◆ **Work to be completed**
The response must reproduce every record in full.

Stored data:

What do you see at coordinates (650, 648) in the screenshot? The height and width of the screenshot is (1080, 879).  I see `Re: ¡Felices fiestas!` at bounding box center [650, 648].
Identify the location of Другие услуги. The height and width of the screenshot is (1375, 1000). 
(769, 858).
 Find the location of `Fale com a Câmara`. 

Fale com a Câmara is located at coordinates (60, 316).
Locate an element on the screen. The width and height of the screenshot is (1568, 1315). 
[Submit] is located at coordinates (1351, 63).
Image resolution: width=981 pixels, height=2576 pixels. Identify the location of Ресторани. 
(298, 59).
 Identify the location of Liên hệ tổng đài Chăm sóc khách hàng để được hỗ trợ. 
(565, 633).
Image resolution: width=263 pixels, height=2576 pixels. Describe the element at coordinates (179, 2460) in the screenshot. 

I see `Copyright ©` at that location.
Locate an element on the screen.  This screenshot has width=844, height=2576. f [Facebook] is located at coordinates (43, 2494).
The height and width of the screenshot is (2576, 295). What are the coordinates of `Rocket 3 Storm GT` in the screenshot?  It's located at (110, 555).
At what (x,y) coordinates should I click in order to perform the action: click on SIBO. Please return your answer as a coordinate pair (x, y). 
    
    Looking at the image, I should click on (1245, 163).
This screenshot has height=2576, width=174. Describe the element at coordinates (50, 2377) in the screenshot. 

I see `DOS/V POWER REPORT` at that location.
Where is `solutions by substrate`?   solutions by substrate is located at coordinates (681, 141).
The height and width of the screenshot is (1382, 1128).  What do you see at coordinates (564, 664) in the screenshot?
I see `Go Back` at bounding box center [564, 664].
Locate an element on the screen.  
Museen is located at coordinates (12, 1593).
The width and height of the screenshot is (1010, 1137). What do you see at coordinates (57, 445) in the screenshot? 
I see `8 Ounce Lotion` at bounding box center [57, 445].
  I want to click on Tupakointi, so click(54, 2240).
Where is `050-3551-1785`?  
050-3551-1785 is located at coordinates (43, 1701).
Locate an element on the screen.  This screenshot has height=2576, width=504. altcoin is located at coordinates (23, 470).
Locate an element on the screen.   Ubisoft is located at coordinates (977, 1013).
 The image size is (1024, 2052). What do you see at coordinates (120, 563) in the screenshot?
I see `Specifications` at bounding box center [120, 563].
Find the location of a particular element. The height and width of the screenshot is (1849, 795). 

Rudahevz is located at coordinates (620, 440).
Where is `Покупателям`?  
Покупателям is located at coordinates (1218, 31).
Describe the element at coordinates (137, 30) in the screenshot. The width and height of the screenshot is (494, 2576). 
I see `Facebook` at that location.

◆ **Exercise result**
What do you see at coordinates (650, 648) in the screenshot? The height and width of the screenshot is (1080, 879).  I see `Re: ¡Felices fiestas!` at bounding box center [650, 648].
Identify the location of Другие услуги. The height and width of the screenshot is (1375, 1000). 
(769, 858).
 Find the location of `Fale com a Câmara`. 

Fale com a Câmara is located at coordinates (60, 316).
Locate an element on the screen. The width and height of the screenshot is (1568, 1315). 
[Submit] is located at coordinates (1351, 63).
Image resolution: width=981 pixels, height=2576 pixels. Identify the location of Ресторани. 
(298, 59).
 Identify the location of Liên hệ tổng đài Chăm sóc khách hàng để được hỗ trợ. 
(565, 633).
Image resolution: width=263 pixels, height=2576 pixels. Describe the element at coordinates (179, 2460) in the screenshot. 

I see `Copyright ©` at that location.
Locate an element on the screen.  This screenshot has width=844, height=2576. f [Facebook] is located at coordinates (43, 2494).
The height and width of the screenshot is (2576, 295). What are the coordinates of `Rocket 3 Storm GT` in the screenshot?  It's located at (110, 555).
At what (x,y) coordinates should I click in order to perform the action: click on SIBO. Please return your answer as a coordinate pair (x, y). 
    
    Looking at the image, I should click on (1245, 163).
This screenshot has height=2576, width=174. Describe the element at coordinates (50, 2377) in the screenshot. 

I see `DOS/V POWER REPORT` at that location.
Where is `solutions by substrate`?   solutions by substrate is located at coordinates (681, 141).
The height and width of the screenshot is (1382, 1128).  What do you see at coordinates (564, 664) in the screenshot?
I see `Go Back` at bounding box center [564, 664].
Locate an element on the screen.  
Museen is located at coordinates (12, 1593).
The width and height of the screenshot is (1010, 1137). What do you see at coordinates (57, 445) in the screenshot? 
I see `8 Ounce Lotion` at bounding box center [57, 445].
  I want to click on Tupakointi, so click(54, 2240).
Where is `050-3551-1785`?  
050-3551-1785 is located at coordinates (43, 1701).
Locate an element on the screen.  This screenshot has height=2576, width=504. altcoin is located at coordinates (23, 470).
Locate an element on the screen.   Ubisoft is located at coordinates (977, 1013).
 The image size is (1024, 2052). What do you see at coordinates (120, 563) in the screenshot?
I see `Specifications` at bounding box center [120, 563].
Find the location of a particular element. The height and width of the screenshot is (1849, 795). 

Rudahevz is located at coordinates (620, 440).
Where is `Покупателям`?  
Покупателям is located at coordinates (1218, 31).
Describe the element at coordinates (137, 30) in the screenshot. The width and height of the screenshot is (494, 2576). 
I see `Facebook` at that location.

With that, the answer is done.